En effet, après l'enfer imposé aux artistes par l'inhumain Bran Hadès, nous visitons le non moins infernal cabaret imaginé par son fils, Alvar Cuervos. Vous aurez repéré la filiation : Bran en celte, Cuervos en espagnol, ne sont autres que de noirs corbeaux — Berthelot aime jouer avec les patronymes, entre autres.
Principale particularité de ce petit cabaret, les artistes qui s'y produisent sont des fantômes, pour la plupart issus de l'Hadès Palace. Le cycle transfictionnel en équilibre instable sur le fil de la littérature générale penche cette fois dangereusement vers la science-fiction : les âmes spectrales ont été capturées par un savant fou à l'aide d'une bien curieuse machine puis réduites au quart de leurs tailles et enfin condensées, figées dans un état intermédiaire : « Plus de corps physique pour être en vie. Juste une conscience pour penser et ressentir. Juste une substance pour rester derrière ces vitres. » (p.33)
Prisonnières, ces consciences n'ont d'autres choix que de subir les expériences auxquelles on les soumet, en attendant l'éventuelle délivrance d'une dissolution définitive. Aussi, quand Alvar leur propose de monter un spectacle, certains de ces artistes dans l'âme sont fortement tentés... Collaborateurs actifs, hésitants pensifs ou opposants rétifs, chacun ne peut qu'espérer « vivre » encore les émotions de la scène.
A l'extérieur du cabaret, on retrouvera avec plaisir d'autres personnages du cycle, comme les frères Algeiba du Jeu du cormoran, Maxime et Ivan, enfin réunis autour de leur cousine Yorenn. Ou comme la Sendra/Cendrillon du Hadès Palace qui joue elle aussi les fantômes, mais en toute indépendance et donc avec moins de consistance que ses compressés collègues. Ensemble, ils oeuvreront à libérer les âmes mortes...

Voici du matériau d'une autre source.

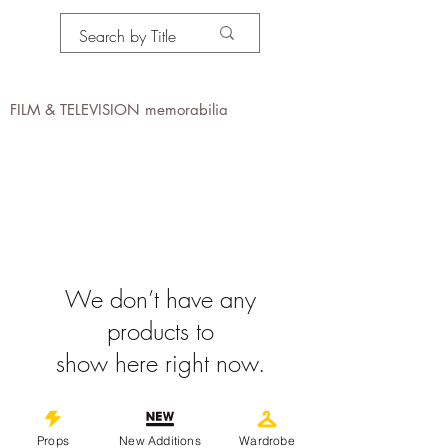
PROPS IN MOTION
online
FILM & TELEVISION memorabilia
We don’t have any
products to
show here right now.
©
2019-2026
propsinmotiononline
Props
New Additions
Wardrobe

Succession de chapitres mélodieux, où toutes les formes musicales se succèdent et où le chœur antique forme chorale, Le Petit cabaret des morts offre une relative légèreté, surtout après les éprouvants Nuits de colère et Hadès Palace... Comme d'habitude, pourtant, tout y est désespérément tragique, du suicide de Romain Algeiba à la torture des âmes perdues, en passant par l'emprise charnelle d'Alvar sur Yorenn. Mais cette fois, comme dans Le Jeu du cormoran, la poésie et la musicalité l'emportent — de peu — sur la noirceur.
Assurément, ce nouvel opus mérite encore maints louanges. Fondamentalement original, psychologiquement puissant, effroyablement tendu, mais souvent malicieusement ludique, un Berthelot n'est pas un roman comme les autres. C'est un Berthelot.